This code example needs to be rewritten to accommodate for vectorized load and store instructions:

    const vec *p_in_vec = reinterpret_cast<const vec*>(p_in);
    vec *p_out_vec = reinterpret_cast<vec*>(p_out);
    float x_reg[2 * XREG + VEC_LEN] = {0.0f};
    vec *x_reg_vec = reinterpret_cast<vec*>(x_reg);

    // Read x into registers
    for (int r = 0; r < 2 * XREG_VEC + 1; ++r)
        x_reg_vec[r] = p_in_vec[0 - XREG_VEC + r];
     
    // Compute the finite difference approximation
    vec out = {0.0f};
    for (int r = 0; r <= 2 * R; ++r) {
        for (int ii = 0; ii < VEC_LEN; ++ii)
            out[ii] += x_reg[XREG_OFF + r + ii] * d_dx<R>[r]; 
    }

Several code changes have been applied:

Recast all the float * buffers to the newly defined vectorized vec *
Introduce a register x_reg similar to the sliding window concept introduced in the previous post. This x_reg register contains 9 elements when R == 4, VEC_LEN == 1 but will contain 10 and 12 elements when VEC_LEN == 2 and VEC_LEN == 4, respectively. Likewise, the x_reg_vec register contains 9, 5, and 3 elements when VEC_LEN == 1, VEC_LEN == 2, and VEC_LEN == 4, respectively
Split the for loop into two. The first loop simply loads the vectorized floats into x_reg_vec
The second loop is a double nested loop where x_reg and d_dx<R> are shifted to compute the finite difference for each of the VEC_LEN grid points.

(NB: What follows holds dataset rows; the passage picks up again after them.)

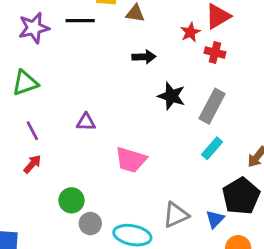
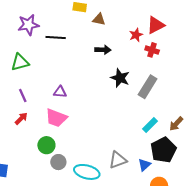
black line: (80, 21) -> (56, 38), moved
cyan rectangle: (212, 148) -> (150, 125), moved
pink trapezoid: (131, 160) -> (56, 118), moved

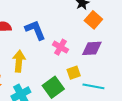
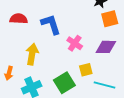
orange square: (93, 20) -> (110, 19), turned 30

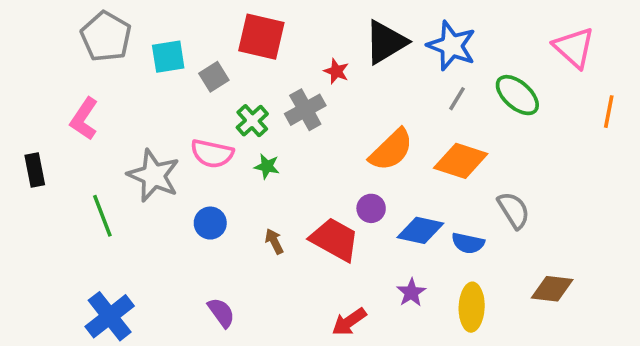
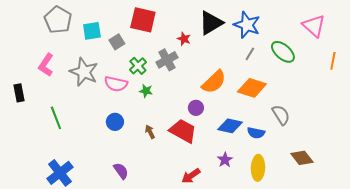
gray star: (154, 175) -> (84, 72), moved
purple circle: (371, 208) -> (196, 108), moved
brown diamond: (552, 289) -> (302, 158), turned 45

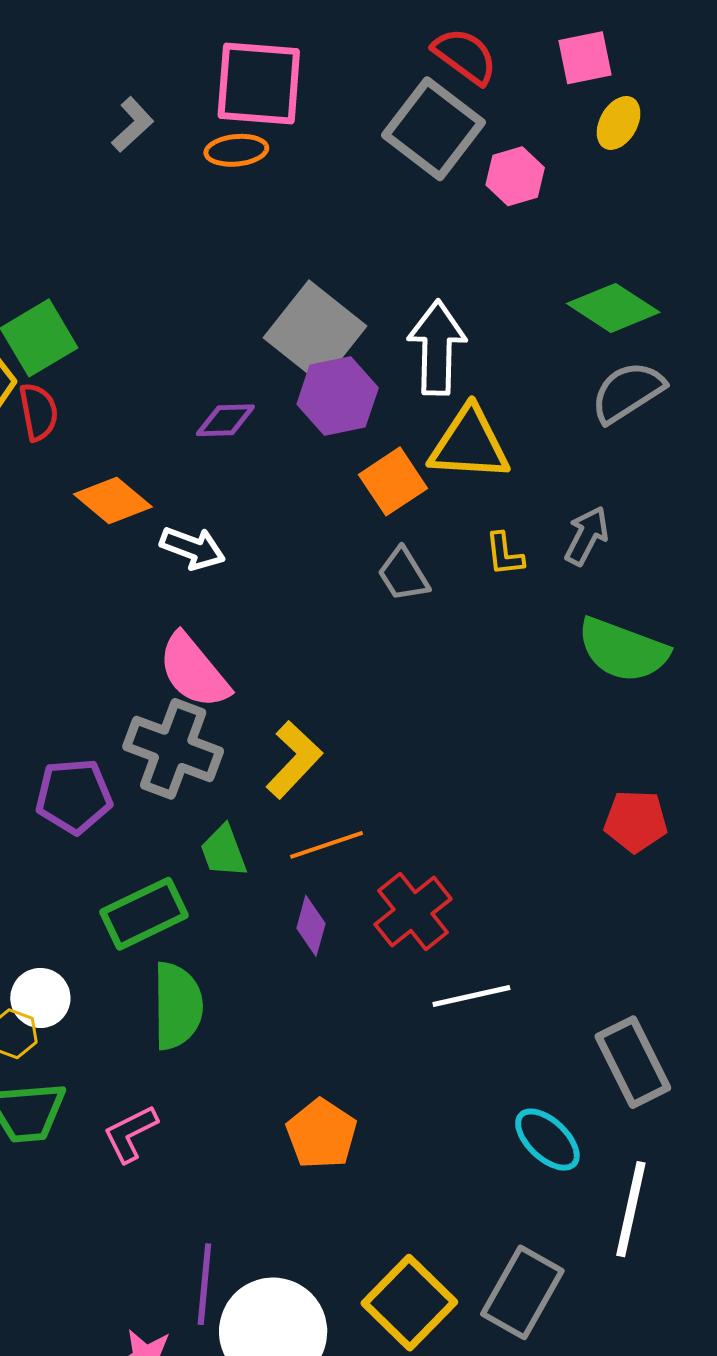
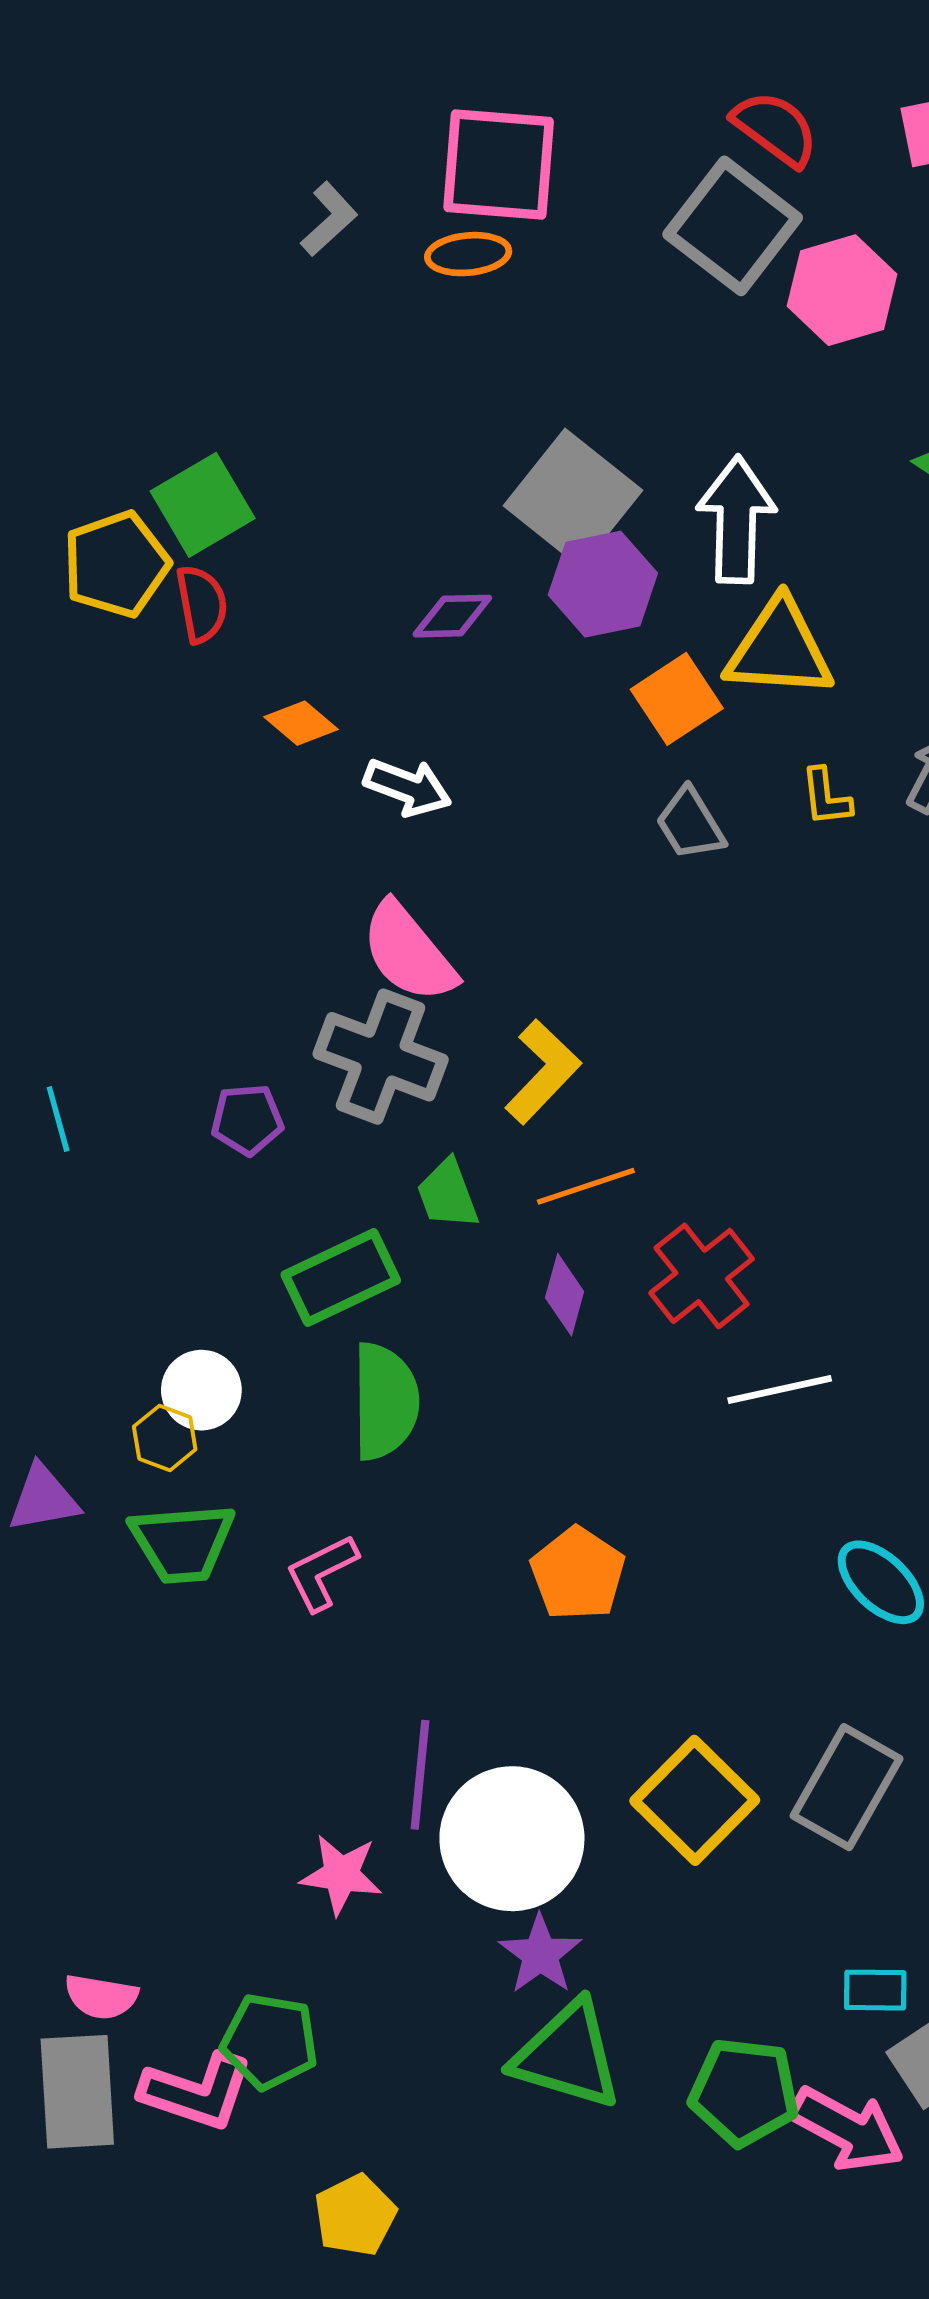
pink hexagon: (515, 176) -> (842, 290), size x1.4
orange diamond: (113, 500) -> (301, 723), size x0.7
purple pentagon: (74, 796) -> (247, 1120), size x0.7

Below is a pictorial description of how the above definitions fit into the overall vectorization:

Figure 1: This figure illustrates how vectorized loads and stores affect the number of stencil points computed for a thread. Each thread performs the same operation that requires reading multiple values from data stored in registers and computes the stencil formula for multiple outputs, determined by the vector length, `VEC_LEN`. The arrows pointing into the register array show global load instructions and the arrows pointing away from the register array show global store instructions. This implementation therefore relies on the L1 cache to efficiently re-use many of the requested stencil neighbors.

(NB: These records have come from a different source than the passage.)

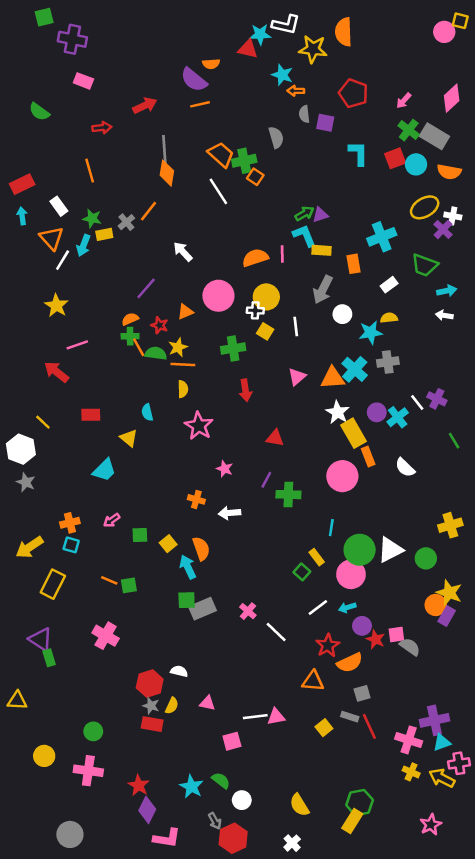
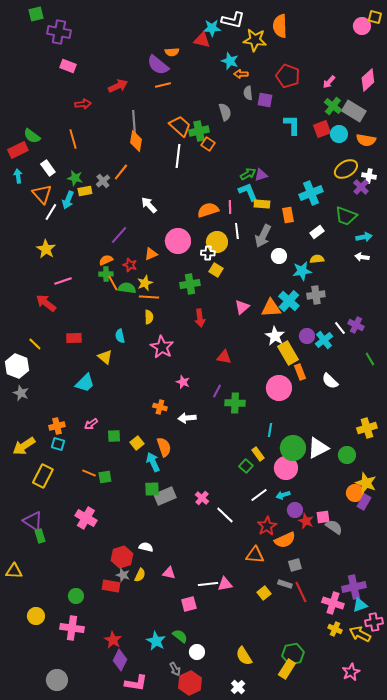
green semicircle: (39, 112) -> (32, 136), moved
white line: (218, 191) -> (178, 156), turned 40
white line: (296, 326) -> (237, 231), moved
red rectangle: (152, 724) -> (111, 586), moved

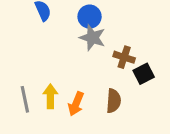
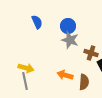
yellow arrow: (50, 96) -> (26, 68), moved, turned 105
orange arrow: (76, 104) -> (65, 75), moved, turned 84

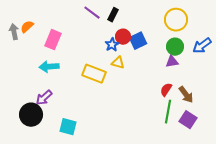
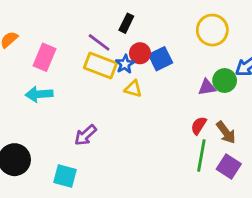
purple line: (92, 13) -> (99, 42), moved
green circle: (175, 47) -> (225, 81), moved
yellow rectangle: (94, 74) -> (100, 66), moved
purple arrow: (44, 98) -> (85, 135), moved

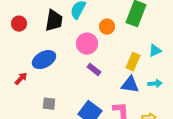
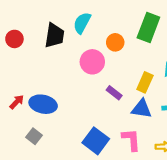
blue ellipse: (44, 60) -> (43, 104), moved, turned 40
purple rectangle: (94, 70) -> (114, 93), moved
gray square: (49, 104) -> (34, 136), moved, turned 32

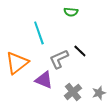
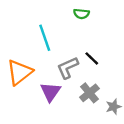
purple triangle: (44, 80) -> (50, 92), turned 42
gray cross: (73, 92) -> (89, 93), moved

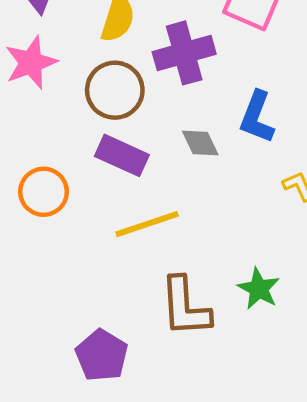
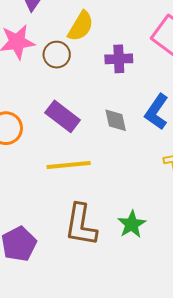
purple cross: (184, 53) -> (119, 59), size x0.7
brown circle: (115, 90) -> (57, 55), moved, size x0.7

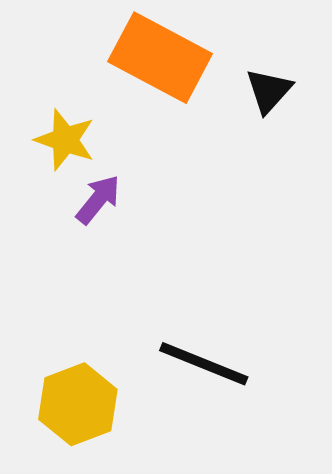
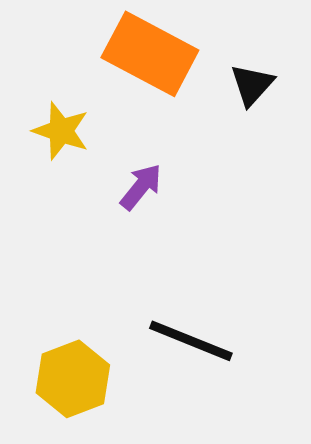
purple arrow: (98, 199) -> (141, 187), moved

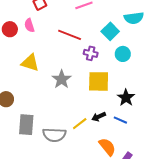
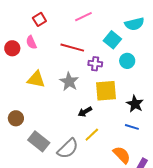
gray star: (62, 79) -> (69, 82), moved
black arrow: (99, 117) -> (85, 112), moved
gray rectangle: (26, 125) -> (39, 141), turned -50
gray semicircle: (54, 135) -> (68, 149), turned -40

Another significant change is the kernel launch configuration:

#define BLOCK_DIM_X (64 * (4 / RADIUS))
#define BLOCK_DIM_Y RADIUS

Previously, the stencil kernels were launched with a thread block configuration of 256 x 1. Now, the thread block configuration is selected based on the order of the finite difference approximation. So if R=4, then the kernel has a thread block configuration of 64 x 4.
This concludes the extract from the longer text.